Apache Spark is built to handle failed worker nodes. RDDs (Resilient Distributed Datasets) and DAG are used to achieve this fault tolerance. The lineage of each transformation and action required to execute a job is contained in the DAG. Therefore, the same outcomes can be obtained by repeating the steps from the existing DAG in the event of a worker node failure.

Dynamic nature

More than 80 high-level operators provided by Spark make it simple to create parallel applications.

Lazy Evaluation

Spark does not immediately analyze any transformation. A lazy evaluation is performed on each transition. The DAG is updated with the transformations; only actions are called to access the final computation or results. Because all the modifications are accessible to the Spark engine before taking any action, Spark can make optimization decisions.

Real-Time Stream Processing

With the help of Spark Streaming, Apache Spark's language-integrated API can be used to construct streaming jobs in the same way that batch jobs are written. 

Speed

Hadoop applications can now run up to 100 times quicker in memory and up to 10 times faster on disc because of Spark. To do this, Spark reduces the number of disc read/write operations for intermediate results. It keeps information in memory and only uses the disc when necessary. DAG, a query optimizer, and a highly optimized physical execution engine are used by Spark to accomplish this. 

Reusability

Spark code can be utilized for batch processing, ad hoc streaming state queries, and merging streaming data with historical data. You can join Spark Training Academy Chennai and learn all the concepts of Spark.

Advanced Analytics

The official standard for big data processing and data sciences across numerous industries has quickly been established as Apache Spark. Companies from several industries use Spark's machine learning and graph processing libraries to solve challenging issues. The strength of Spark and highly scalable clustered processors make all of this simple to accomplish. With Spark, Databricks offers an advanced analytics platform.  

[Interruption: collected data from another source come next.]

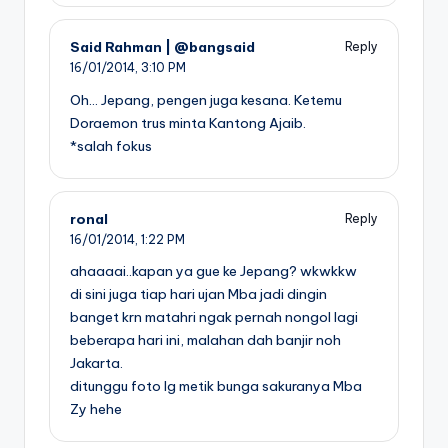
Said Rahman | @bangsaid
Reply
16/01/2014,
3:10 PM
Oh… Jepang, pengen juga kesana. Ketemu
Doraemon trus minta Kantong Ajaib.
*salah fokus
ronal
Reply
16/01/2014,
1:22 PM
ahaaaai..kapan ya gue ke Jepang? wkwkkw
di sini juga tiap hari ujan Mba jadi dingin
banget krn matahri ngak pernah nongol lagi
beberapa hari ini, malahan dah banjir noh
Jakarta.
ditunggu foto lg metik bunga sakuranya Mba
Zy hehe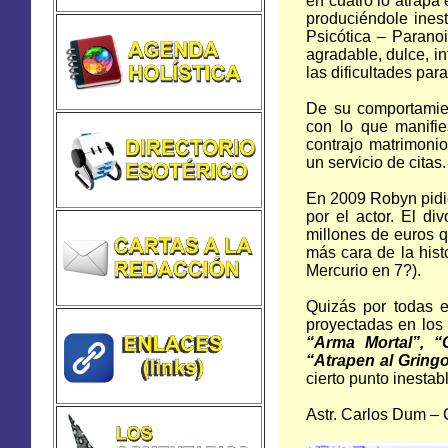
en cuatro lo atrapa 
produciéndole ines
Psicótica – Parano
agradable, dulce, i
las dificultades par
De su comportamien
con lo que manifi
contrajo matrimoni
un servicio de citas.
En 2009 Robyn pidió
por el actor. El di
millones de euros q
más cara de la hist
Mercurio en 7?).
Quizás por todas e
proyectadas en los 
“Arma Mortal”, “C
“Atrapen al Gring
cierto punto inestab
Astr. Carlos Dum – 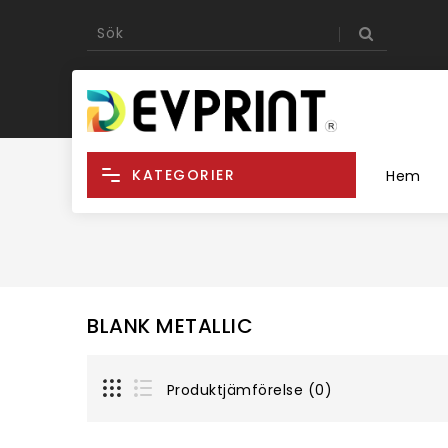
KATEGORIER
Hem
BLANK METALLIC
Produktjämförelse (0)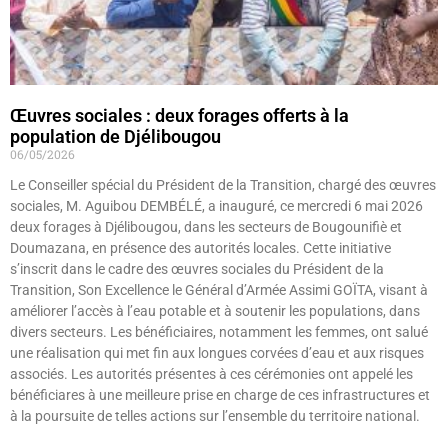
Œuvres sociales : deux forages offerts à la
population de Djélibougou
06/05/2026
Le Conseiller spécial du Président de la Transition, chargé des œuvres
sociales, M. Aguibou DEMBÉLÉ, a inauguré, ce mercredi 6 mai 2026
deux forages à Djélibougou, dans les secteurs de Bougounifiè et
Doumazana, en présence des autorités locales. Cette initiative
s’inscrit dans le cadre des œuvres sociales du Président de la
Transition, Son Excellence le Général d’Armée Assimi GOÏTA, visant à
améliorer l’accès à l’eau potable et à soutenir les populations, dans
divers secteurs. Les bénéficiaires, notamment les femmes, ont salué
une réalisation qui met fin aux longues corvées d’eau et aux risques
associés. Les autorités présentes à ces cérémonies ont appelé les
bénéficiares à une meilleure prise en charge de ces infrastructures et
à la poursuite de telles actions sur l’ensemble du territoire national.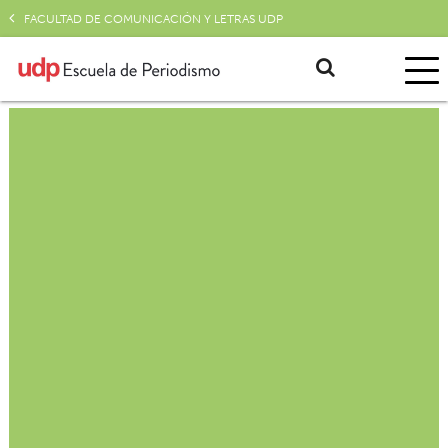
FACULTAD DE COMUNICACIÓN Y LETRAS UDP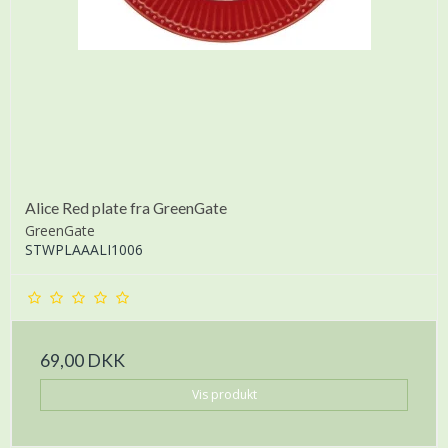
Alice Red plate fra GreenGate
GreenGate
STWPLAAALI1006
69,00 DKK
Vis produkt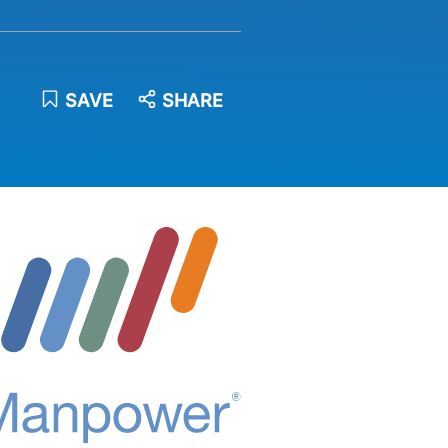
SAVE
SHARE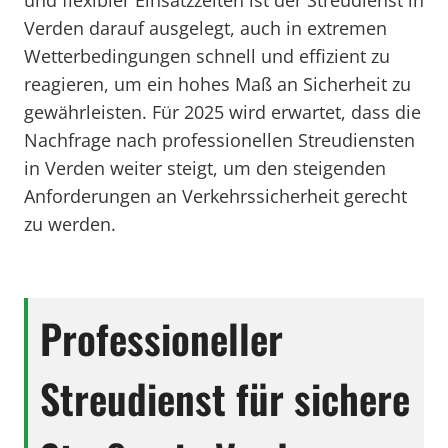
und flexibler Einsatzzeiten ist der Streudienst in
Verden darauf ausgelegt, auch in extremen
Wetterbedingungen schnell und effizient zu
reagieren, um ein hohes Maß an Sicherheit zu
gewährleisten. Für 2025 wird erwartet, dass die
Nachfrage nach professionellen Streudiensten
in Verden weiter steigt, um den steigenden
Anforderungen an Verkehrssicherheit gerecht
zu werden.
Professioneller
Streudienst für sichere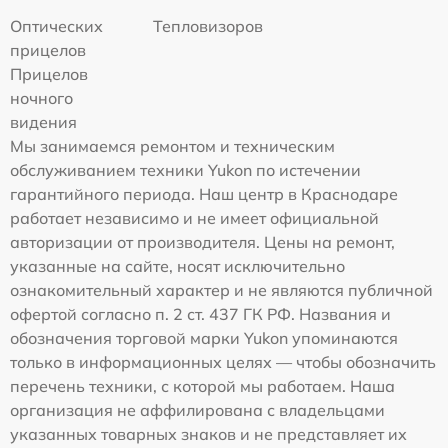
Оптических
Тепловизоров
прицелов
Прицелов
ночного
видения
Мы занимаемся ремонтом и техническим
обслуживанием техники Yukon по истечении
гарантийного периода. Наш центр в Краснодаре
работает независимо и не имеет официальной
авторизации от производителя. Цены на ремонт,
указанные на сайте, носят исключительно
ознакомительный характер и не являются публичной
офертой согласно п. 2 ст. 437 ГК РФ. Названия и
обозначения торговой марки Yukon упоминаются
только в информационных целях — чтобы обозначить
перечень техники, с которой мы работаем. Наша
организация не аффилирована с владельцами
указанных товарных знаков и не представляет их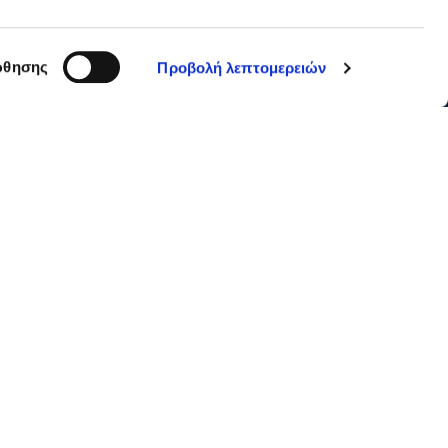
θησης
Προβολή λεπτομερειών
GDPR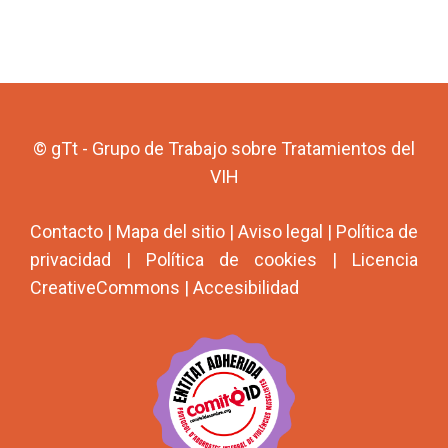
© gTt - Grupo de Trabajo sobre Tratamientos del
VIH
Contacto
|
Mapa del sitio
|
Aviso legal
|
Política de
privacidad
|
Política de cookies
|
Licencia
CreativeCommons
|
Accesibilidad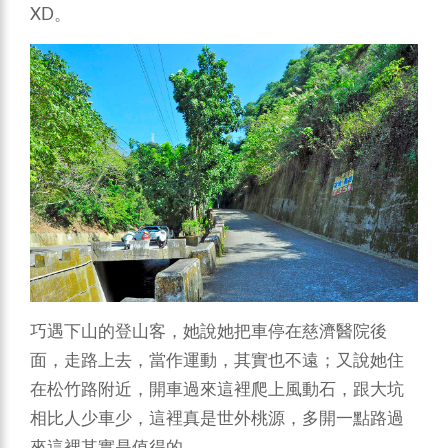
XD。
巧遇下山的登山客，她說她把車停在慈濟醫院後
面，走路上去，當作運動，其實也不遠；又說她住
在松竹路附近，開車過來這裡爬上風動石，跟大坑
相比人少車少，這裡真是世外桃源，多開一點路過
來這裡其實是值得的。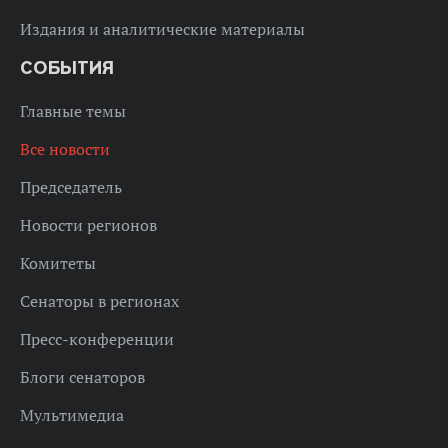
Издания и аналитические материалы
СОБЫТИЯ
Главные темы
Все новости
Председатель
Новости регионов
Комитеты
Сенаторы в регионах
Пресс-конференции
Блоги сенаторов
Мультимедиа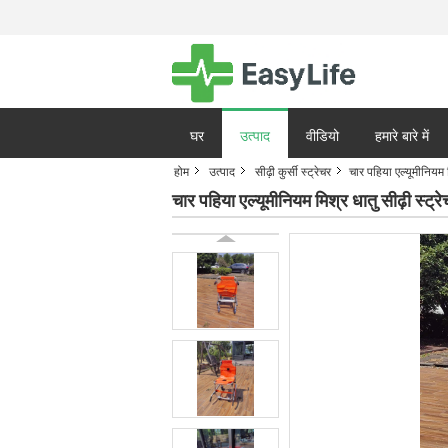
घर
उत्पाद
वीडियो
हमारे बारे में
होम
उत्पाद
सीढ़ी कुर्सी स्ट्रेचर
चार पहिया एल्यूमीनियम 
गोपनीयता नीति
मामले
चार पहिया एल्यूमीनियम मिश्र धातु सीढ़ी स्ट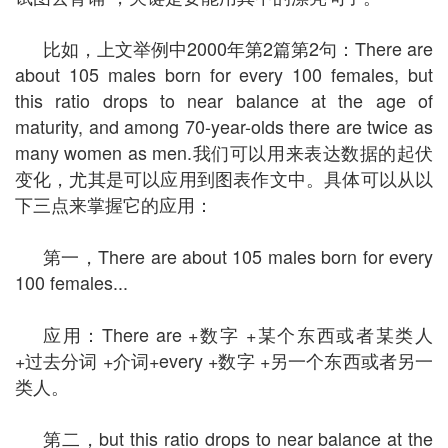
比如，上文举例中2000年第2篇第2句：There are
about 105 males born for every 100 females, but
this ratio drops to near balance at the age of
maturity, and among 70-year-olds there are twice as
many women as men.我们可以用来表达数据的起伏
变化，尤其是可以应用到图表作文中。具体可以从以
下三点来掌握它的应用：
第一，There are about 105 males born for every
100 females...
应用：There are +数字 +某个东西或者某类人
+过去分词 +介词+every +数字 +另一个东西或者另一
类人。
第二，but this ratio drops to near balance at the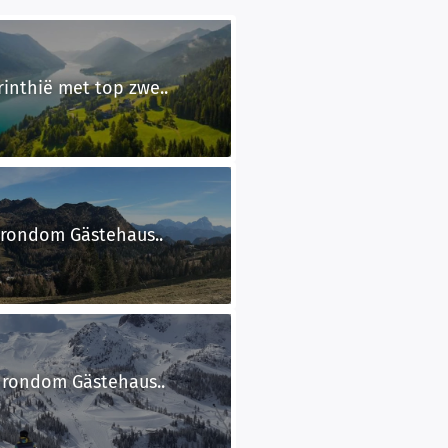
inthië met top zwe..
 rondom Gästehaus..
n rondom Gästehaus..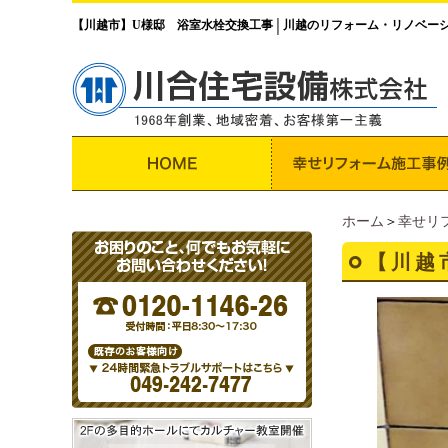
【川越市】U様邸 浴室水栓交換工事
川越のリフォーム・リノベー
│
ホーム
＞
幸せリ
【川越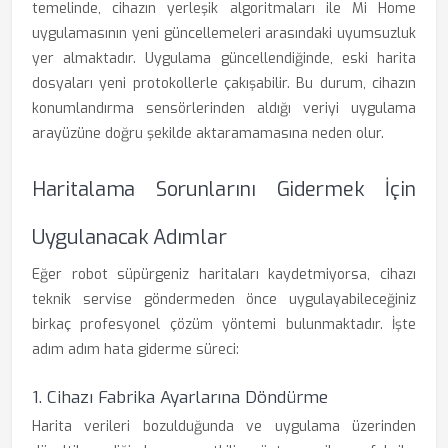
temelinde, cihazın yerleşik algoritmaları ile Mi Home
uygulamasının yeni güncellemeleri arasındaki uyumsuzluk
yer almaktadır. Uygulama güncellendiğinde, eski harita
dosyaları yeni protokollerle çakışabilir. Bu durum, cihazın
konumlandırma sensörlerinden aldığı veriyi uygulama
arayüzüne doğru şekilde aktaramamasına neden olur.
Haritalama Sorunlarını Gidermek İçin
Uygulanacak Adımlar
Eğer robot süpürgeniz haritaları kaydetmiyorsa, cihazı
teknik servise göndermeden önce uygulayabileceğiniz
birkaç profesyonel çözüm yöntemi bulunmaktadır. İşte
adım adım hata giderme süreci:
1. Cihazı Fabrika Ayarlarına Döndürme
Harita verileri bozulduğunda ve uygulama üzerinden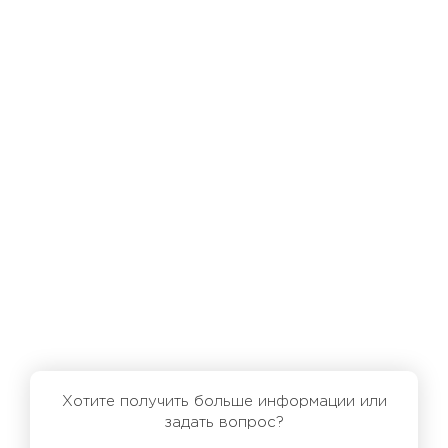
Хотите получить больше информации или
задать вопрос?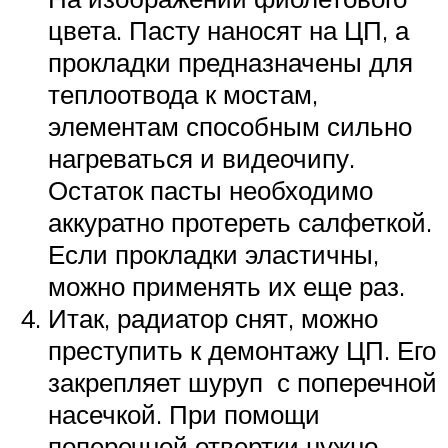
цвета. Пасту наносят на ЦП, а
прокладки предназначены для
теплоотвода к мостам,
элементам способным сильно
нагреваться и видеочипу.
Остаток пасты необходимо
аккуратно протереть салфеткой.
Если прокладки эластичны,
можно применять их еще раз.
Итак, радиатор снят, можно
преступить к демонтажу ЦП. Его
закрепляет шуруп с поперечной
насечкой. При помощи
поперечной отвертки нужно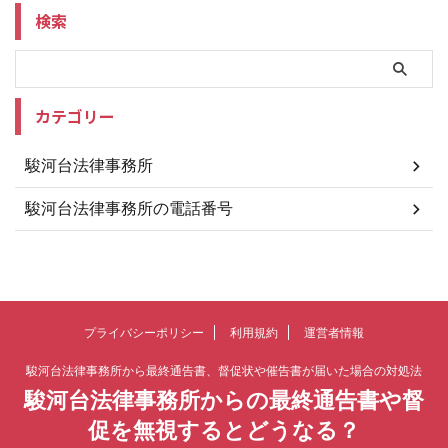
検索
カテゴリー
駿河台法律事務所
駿河台法律事務所の電話番号
プライバシーポリシー
利用規約
運営者情報
駿河台法律事務所から最終通告書、督促状や催告書が届いた場合の対処法
駿河台法律事務所からの最終通告書や督
促を無視するとどうなる？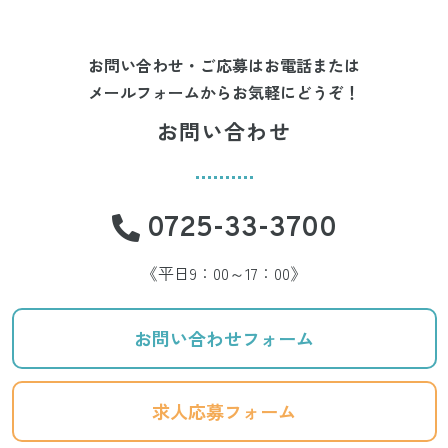
お問い合わせ・ご応募はお電話または
メールフォームからお気軽にどうぞ！
お問い合わせ
0725-33-3700
《平日9：00～17：00》
お問い合わせフォーム
求人応募フォーム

Supporting Multiple Languages

Spark generally supports multiple languages. Most Java, Scala, Python, and R APIs are present. R language for data analytics also has additional functionalities. Additionally, Spark has SparkSQL, which has a feature similar to SQL. Because of this, it is straightforward to use for SQL developers, and the learning curve is significantly lowered. 

Integrated with Hadoop

Apache Spark and Hadoop's HDFS file systems work together very effectively. It supports various file formats, including Parquet, JSON, CSV, ORC, and Avro. Spark can simply use Hadoop as an input data source or as a data destination. 

Cost Efficient

Since Apache Spark is free software, there are no licencing costs. Users only need to worry about the expense of the tools. Due to its built-in support for stream processing, machine learning, and graph processing, Apache Spark also lowers many additional costs. Organizations can choose from a broad capacity of Spark capabilities based on their specific use cases because there are no vendor-specific restrictions on Spark. 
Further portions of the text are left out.